FHA Home Loan Debt Ratios: What You Need to Know

January 20, 2021

FHA Home Loan Debt Ratios: What You Need to Know
If you are considering your mortgage loan options, there are some areas you should pay attention to as early as possible. We write a lot about the need to monitor your credit reports actively, but the amount of monthly debt you have compared to your monthly income will be just as important to the lender in determining whether to approve your loan or not.

Why is the debt ratio so important? Because your loan officer is required to make sure you can realistically afford the loan.

Running the Mortgage Numbers

People who can afford the loan on paper but not in reality are bad risks for the lender. Reviewing your income compared to your outgoing debt is a requirement for all lenders, and you will want to work on reducing your monthly debt as early as possible.
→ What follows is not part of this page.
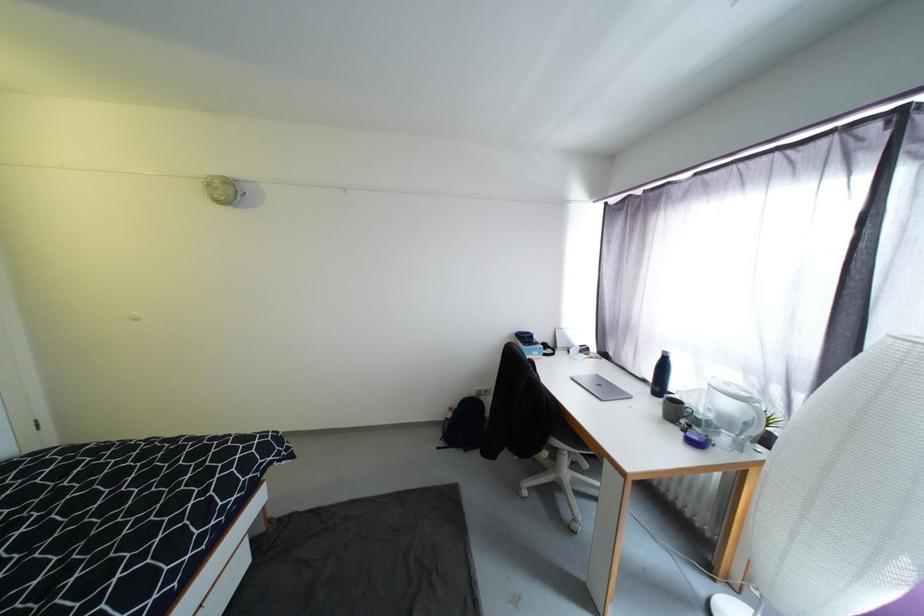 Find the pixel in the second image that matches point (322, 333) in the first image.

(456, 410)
Why do we say it’s possible to qualify on paper but not in reality? Because much depends on what goes onto that piece of paper. For example, if you make a list of all your income and compare it to all of your current, pre-mortgage expenses, you won’t come up with the right numbers and your debt ratio calculations will be artificially skewed in your favor.
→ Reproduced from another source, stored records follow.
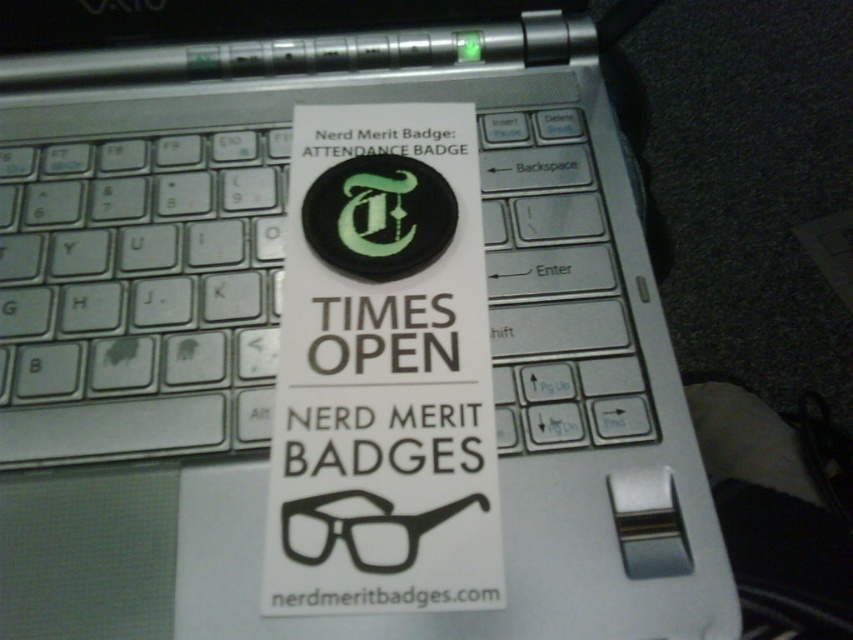 Between white paper sticker at center and black matte glasses at center, which one appears on the right side from the viewer's perspective?

From the viewer's perspective, black matte glasses at center appears more on the right side.

Is point (445, 509) positioned after point (395, 540)?

Yes, point (445, 509) is farther from viewer.

Where is `white paper sticker at center`? The height and width of the screenshot is (640, 853). white paper sticker at center is located at coordinates (383, 371). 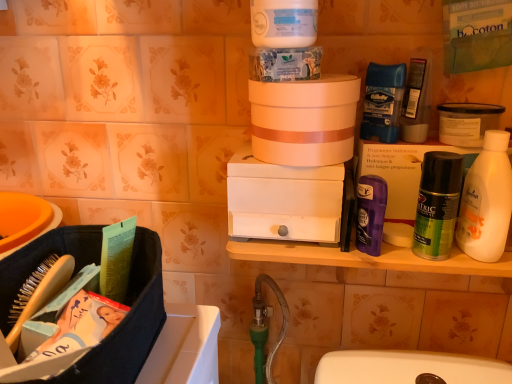 You are a GUI agent. You are given a task and a screenshot of the screen. Output one action in this format:
    pyautogui.click(x=<x>, y=<y>)
    Task: Click on the green matte mouthwash at right
    This screenshot has width=512, height=384.
    Given the screenshot: What is the action you would take?
    pyautogui.click(x=437, y=204)

The image size is (512, 384). Describe the element at coordinates (467, 122) in the screenshot. I see `white matte jar at upper right, which is the second product from left to right` at that location.

How much space does white matte jar at upper right, which is the 1th product in bottom-to-top order, occupy vertically?

The height of white matte jar at upper right, which is the 1th product in bottom-to-top order, is 2.50 inches.

The height and width of the screenshot is (384, 512). What do you see at coordinates (370, 213) in the screenshot?
I see `purple matte deodorant at right, the second toiletry viewed from the top` at bounding box center [370, 213].

Describe the element at coordinates (401, 181) in the screenshot. I see `matte white box at right, which is the 2th box from left to right` at that location.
It’s Easy to Overlook Certain Costs

What does this mean? It’s simple, really. There are expenses your loan officer will include in the debt ratio calculation that aren’t present for the borrower before the loan is approved. But such expenses WILL affect your monthly debt obligation.
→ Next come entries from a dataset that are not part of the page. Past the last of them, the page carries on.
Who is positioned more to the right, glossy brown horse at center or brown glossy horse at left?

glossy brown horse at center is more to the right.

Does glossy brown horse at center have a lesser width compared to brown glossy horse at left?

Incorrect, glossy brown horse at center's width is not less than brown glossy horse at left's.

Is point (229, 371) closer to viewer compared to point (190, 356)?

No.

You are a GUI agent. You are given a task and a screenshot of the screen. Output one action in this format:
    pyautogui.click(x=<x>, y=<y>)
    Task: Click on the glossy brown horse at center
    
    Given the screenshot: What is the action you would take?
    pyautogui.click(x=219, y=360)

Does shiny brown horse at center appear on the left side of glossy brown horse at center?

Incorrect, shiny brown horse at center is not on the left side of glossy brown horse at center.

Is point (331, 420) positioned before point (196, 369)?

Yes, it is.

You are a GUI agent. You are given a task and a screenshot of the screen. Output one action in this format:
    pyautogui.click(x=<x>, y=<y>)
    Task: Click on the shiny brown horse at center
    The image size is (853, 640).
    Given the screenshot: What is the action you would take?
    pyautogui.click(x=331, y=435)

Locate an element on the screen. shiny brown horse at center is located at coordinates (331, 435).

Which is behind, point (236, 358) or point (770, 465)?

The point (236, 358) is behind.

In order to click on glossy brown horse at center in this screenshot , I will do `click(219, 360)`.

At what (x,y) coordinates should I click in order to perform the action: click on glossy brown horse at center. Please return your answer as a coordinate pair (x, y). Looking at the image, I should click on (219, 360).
Your lender actually makes TWO debt ratio calculations. One, mentioned above, includes all your pre-mortgage monthly payments. But the OTHER calculation will include mortgage expenses you are obligated to pay monthly.

Some at this point know exactly what we are talking about; these people tend to get “burned” less often at loan application time because they have anticipated their lender’s second calculation.

Crunch Your Budget Numbers Early

Bottom line, if you make a rundown of your monthly expenses but fail to include property taxes, any homeowner association fees that may be due, plus mortgage insurance and/or homeowner insurance fees, you don’t have the full picture of how much your loan will affect your budget.
It’s easy to forget about the mortgage payment, insurance, taxes, and fees that may be due each month--if you don’t currently have those expenses you might feel the need to get some help trying to sort out how much they will be.

And those are VERY important questions to ask yourself in the planning stages of your home loan. It doesn’t matter if  you want to buy or refinance, you should run your budget once with and once without the mortgage expenses added in. You’ll be glad you did when the time comes to submit your application to the lender.